Иван Иванович делал вид, что не замечает его приготовлений.

— Сколько надо соды-то класть? — спросил Василий Сергеевич.

Иван Иванович молчал.

— Хорош господинчик… Видите, молчит… Доктор! А ты знаешь, что по закону не имеешь права молчать?

— А ты знаешь, — в тон ему ответил Иван Иванович, — что закон-то с дураками сам не знает, что делать?

— Слышите? — сердился Василий Сергеевич.

— Иван Иванович, — говорю я, — что же ты, помоги ему.

Иван Иванович нехотя встал из-за стола и, проходя в другую комнату, презрительно бросил, посмотрев на Василия Сергеевича:

— Идем!


* * *

В соседней комнате, положив на диван Василия Сергеевича, Иван Иванович велел ему расстегнуться.
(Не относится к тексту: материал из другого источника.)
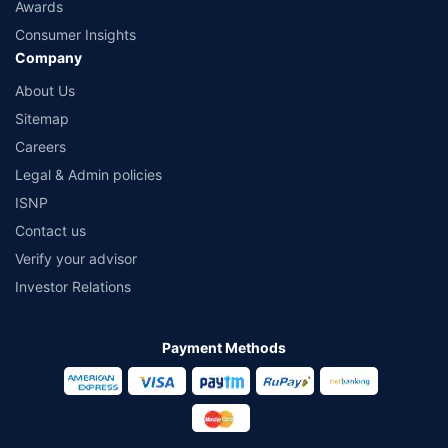
Awards
Consumer Insights
Company
About Us
Sitemap
Careers
Legal & Admin policies
ISNP
Contact us
Verify your advisor
Investor Relations
Payment Methods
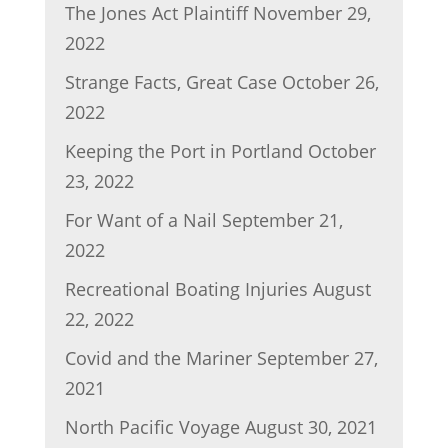
The Jones Act Plaintiff
November 29,
2022
Strange Facts, Great Case
October 26,
2022
Keeping the Port in Portland
October
23, 2022
For Want of a Nail
September 21,
2022
Recreational Boating Injuries
August
22, 2022
Covid and the Mariner
September 27,
2021
North Pacific Voyage
August 30, 2021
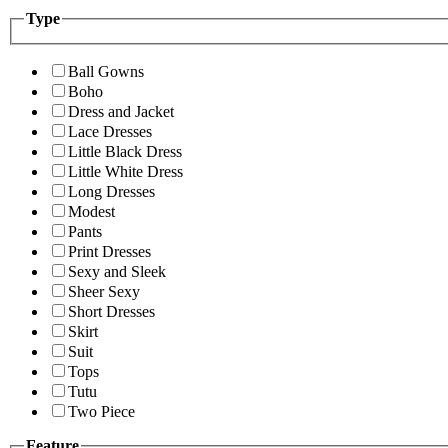
Type
Ball Gowns
Boho
Dress and Jacket
Lace Dresses
Little Black Dress
Little White Dress
Long Dresses
Modest
Pants
Print Dresses
Sexy and Sleek
Sheer Sexy
Short Dresses
Skirt
Suit
Tops
Tutu
Two Piece
Feature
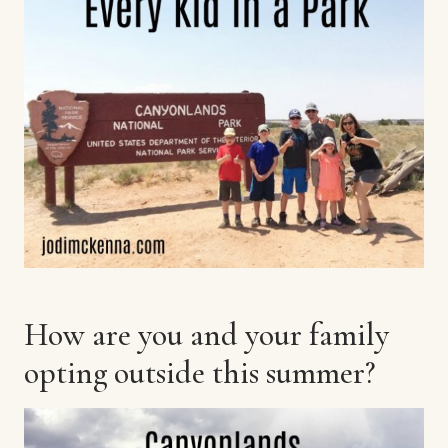
How are you and your family
opting outside this summer?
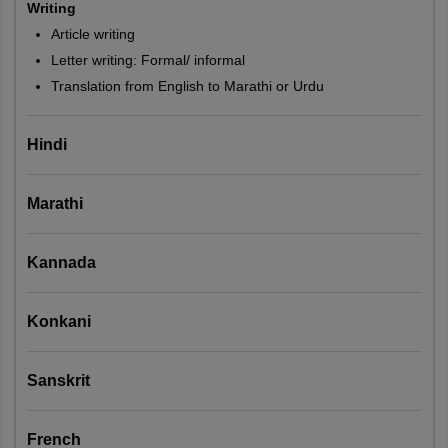
Writing
Article writing
Letter writing: Formal/ informal
Translation from English to Marathi or Urdu
Hindi
Marathi
Kannada
Konkani
Sanskrit
French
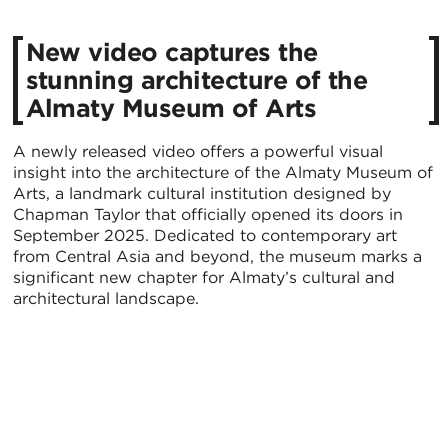
New video captures the
stunning architecture of the
Almaty Museum of Arts
A newly released video offers a powerful visual
insight into the architecture of the Almaty Museum of
Arts, a landmark cultural institution designed by
Chapman Taylor that officially opened its doors in
September 2025. Dedicated to contemporary art
from Central Asia and beyond, the museum marks a
significant new chapter for Almaty’s cultural and
architectural landscape.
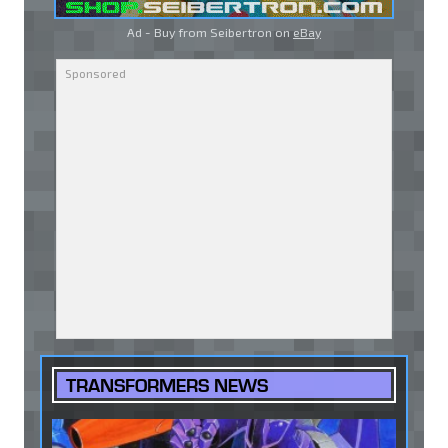
Ad - Buy from Seibertron on
eBay
TRANSFORMERS NEWS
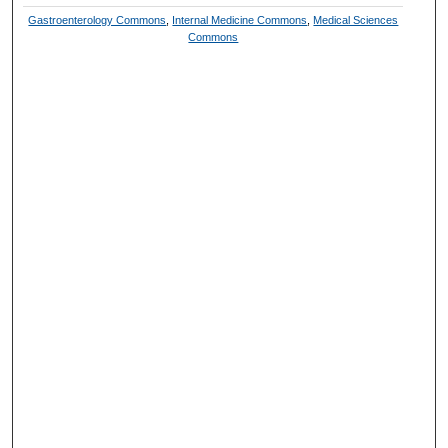
Gastroenterology Commons
,
Internal Medicine Commons
,
Medical Sciences
Commons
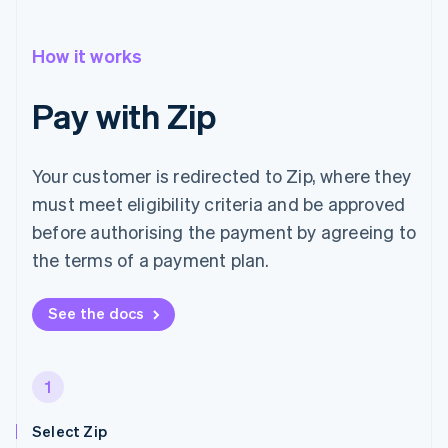
How it works
Pay with Zip
Your customer is redirected to Zip, where they
must meet eligibility criteria and be approved
before authorising the payment by agreeing to
the terms of a payment plan.
See the docs
1
Select Zip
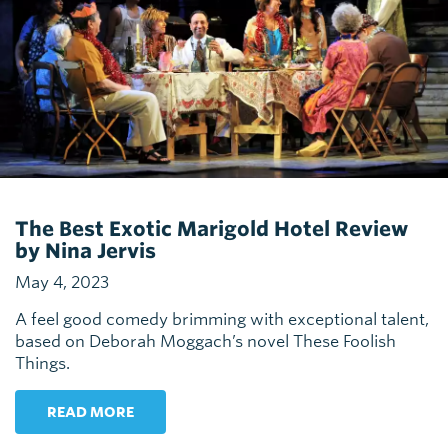
The Best Exotic Marigold Hotel Review
by Nina Jervis
May 4, 2023
A feel good comedy brimming with exceptional talent,
based on Deborah Moggach’s novel These Foolish
Things.
READ MORE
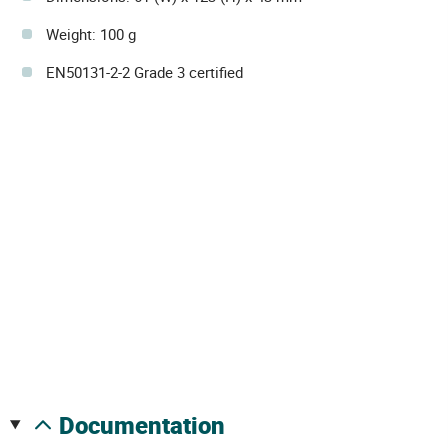
Weight: 100 g
EN50131-2-2 Grade 3 certified
documentation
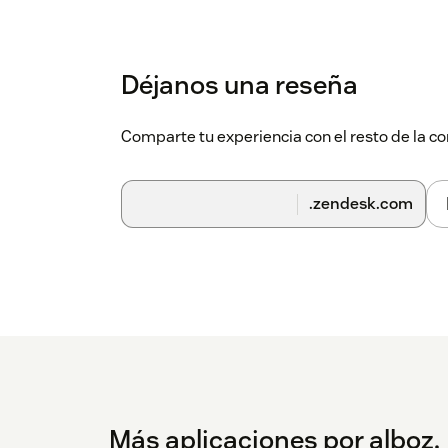
Déjanos una reseña
Comparte tu experiencia con el resto de la
.zendesk.com
Más aplicaciones por alboz.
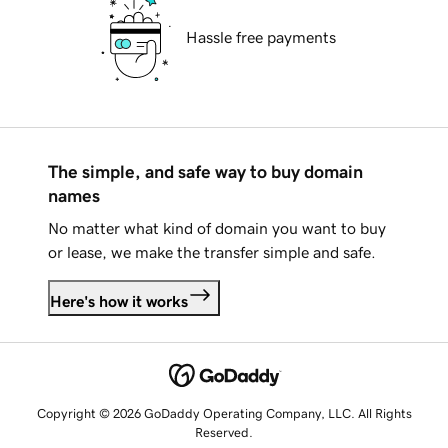
Hassle free payments
The simple, and safe way to buy domain
names
No matter what kind of domain you want to buy
or lease, we make the transfer simple and safe.
Here's how it works
Copyright © 2026 GoDaddy Operating Company, LLC. All Rights
Reserved.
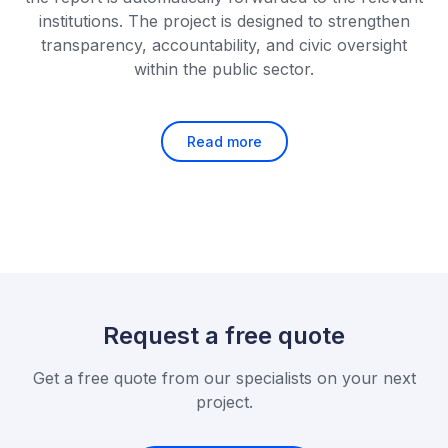
institutions. The project is designed to strengthen
transparency, accountability, and civic oversight
within the public sector.
Read more
Request a free quote
Get a free quote from our specialists on your next
project.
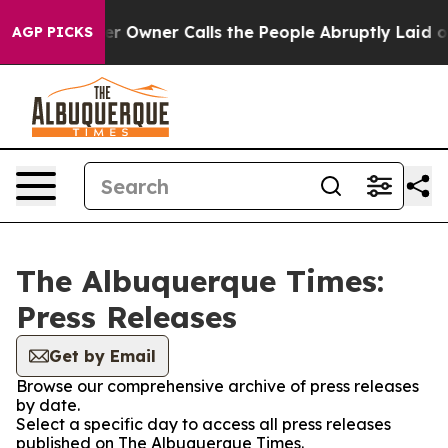
 Newspaper Owner Calls the People Abruptly Laid off
AGP PICKS
The Albuquerque Times:
Press Releases
Get by Email
Browse our comprehensive archive of press releases
by date.
Select a specific day to access all press releases
published on The Albuquerque Times.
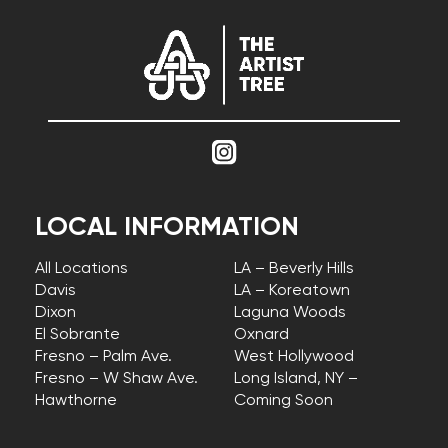
LOCAL INFORMATION
All Locations
LA – Beverly Hills
Davis
LA – Koreatown
Dixon
Laguna Woods
El Sobrante
Oxnard
Fresno – Palm Ave.
West Hollywood
Fresno – W Shaw Ave.
Long Island, NY –
Hawthorne
Coming Soon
Стучал по животу, мял. Достали у меня в дорожной аптечке какое-то лекарство. Иван Иванович вылил весь пузырек в рюмку с водкой и велел выпить.

Василий Сергеевич выпил залпом. И глаза у него завертелись, как колеса.

— Ух, черт! — ахнул он. — Что это такое?

— Возьми-ка сахару, а то это действительно неприятно…

— А ведь знаете что, — через несколько времени сказал Василий Сергеевич, — и впрямь прошло. Хоть опять за блины принимайся.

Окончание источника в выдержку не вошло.